---- Extracted material

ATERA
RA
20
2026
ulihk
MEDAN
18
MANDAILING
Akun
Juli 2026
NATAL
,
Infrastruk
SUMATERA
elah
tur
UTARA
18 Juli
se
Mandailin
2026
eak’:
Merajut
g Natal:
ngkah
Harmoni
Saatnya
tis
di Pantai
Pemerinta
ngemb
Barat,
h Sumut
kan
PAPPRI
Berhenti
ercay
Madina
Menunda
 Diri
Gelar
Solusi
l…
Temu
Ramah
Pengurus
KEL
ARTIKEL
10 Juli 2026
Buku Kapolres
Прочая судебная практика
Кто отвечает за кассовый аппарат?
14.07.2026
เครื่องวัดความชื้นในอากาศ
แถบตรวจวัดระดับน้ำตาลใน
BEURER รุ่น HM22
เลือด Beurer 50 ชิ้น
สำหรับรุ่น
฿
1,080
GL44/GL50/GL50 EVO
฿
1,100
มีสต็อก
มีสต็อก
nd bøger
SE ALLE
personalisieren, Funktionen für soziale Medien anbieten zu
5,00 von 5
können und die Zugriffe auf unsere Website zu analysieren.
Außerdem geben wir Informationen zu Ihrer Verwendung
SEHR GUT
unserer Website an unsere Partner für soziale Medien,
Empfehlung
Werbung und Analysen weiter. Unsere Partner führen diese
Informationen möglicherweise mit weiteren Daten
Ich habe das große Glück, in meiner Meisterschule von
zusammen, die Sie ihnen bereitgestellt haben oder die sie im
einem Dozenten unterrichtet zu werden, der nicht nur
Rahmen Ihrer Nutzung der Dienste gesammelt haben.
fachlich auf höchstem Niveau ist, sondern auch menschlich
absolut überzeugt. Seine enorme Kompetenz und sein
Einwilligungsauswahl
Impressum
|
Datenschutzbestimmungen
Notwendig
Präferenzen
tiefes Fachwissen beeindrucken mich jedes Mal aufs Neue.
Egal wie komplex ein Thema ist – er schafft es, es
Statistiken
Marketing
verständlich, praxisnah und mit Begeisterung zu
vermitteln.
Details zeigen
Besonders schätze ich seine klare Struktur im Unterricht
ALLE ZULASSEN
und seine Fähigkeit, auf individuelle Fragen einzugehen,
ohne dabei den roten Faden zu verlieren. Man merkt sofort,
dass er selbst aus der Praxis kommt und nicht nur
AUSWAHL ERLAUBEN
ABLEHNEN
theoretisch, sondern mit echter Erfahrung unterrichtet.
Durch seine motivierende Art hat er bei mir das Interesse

--------

What to produce> Copy out, word for word, the part of the entries above that begins at the line with "personalisieren, Funktionen für" and ends at the line with "fachlich auf höchstem", including both.

Exercise result>
personalisieren, Funktionen für soziale Medien anbieten zu
5,00 von 5
können und die Zugriffe auf unsere Website zu analysieren.
Außerdem geben wir Informationen zu Ihrer Verwendung
SEHR GUT
unserer Website an unsere Partner für soziale Medien,
Empfehlung
Werbung und Analysen weiter. Unsere Partner führen diese
Informationen möglicherweise mit weiteren Daten
Ich habe das große Glück, in meiner Meisterschule von
zusammen, die Sie ihnen bereitgestellt haben oder die sie im
einem Dozenten unterrichtet zu werden, der nicht nur
Rahmen Ihrer Nutzung der Dienste gesammelt haben.
fachlich auf höchstem Niveau ist, sondern auch menschlich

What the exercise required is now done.